[Dataset excerpts]
------------------------------------
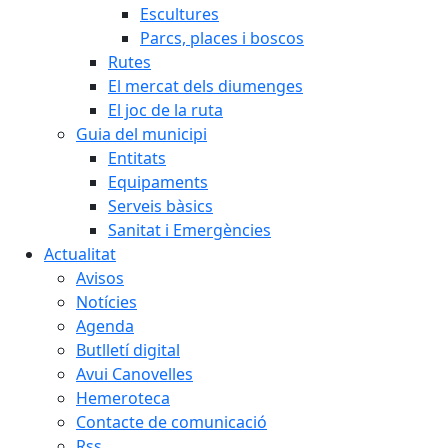
Escultures
Parcs, places i boscos
Rutes
El mercat dels diumenges
El joc de la ruta
Guia del municipi
Entitats
Equipaments
Serveis bàsics
Sanitat i Emergències
Actualitat
Avisos
Notícies
Agenda
Butlletí digital
Avui Canovelles
Hemeroteca
Contacte de comunicació
Rss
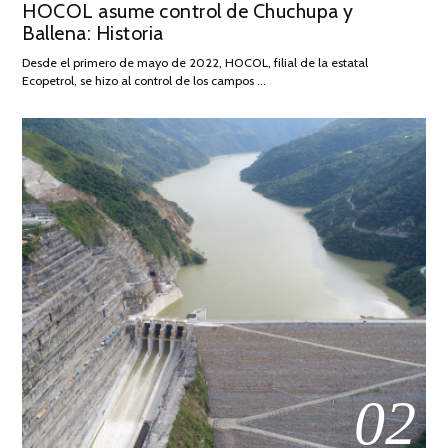
HOCOL asume control de Chuchupa y
ON
DE
Ballena: Historia
FEBRERO
DE
Desde el primero de mayo de 2022, HOCOL, filial de la estatal
2026
Ecopetrol, se hizo al control de los campos …
02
------------------------------------
* WORK ITEM *
Apart from the pictures, the entries above are to be repeated in full and exactly.

* RESPONSE *
Escultures
Parcs, places i boscos
Rutes
El mercat dels diumenges
El joc de la ruta
Guia del municipi
Entitats
Equipaments
Serveis bàsics
Sanitat i Emergències
Actualitat
Avisos
Notícies
Agenda
Butlletí digital
Avui Canovelles
Hemeroteca
Contacte de comunicació
Rss
HOCOL asume control de Chuchupa y
ON
DE
Ballena: Historia
FEBRERO
DE
Desde el primero de mayo de 2022, HOCOL, filial de la estatal
2026
Ecopetrol, se hizo al control de los campos …
02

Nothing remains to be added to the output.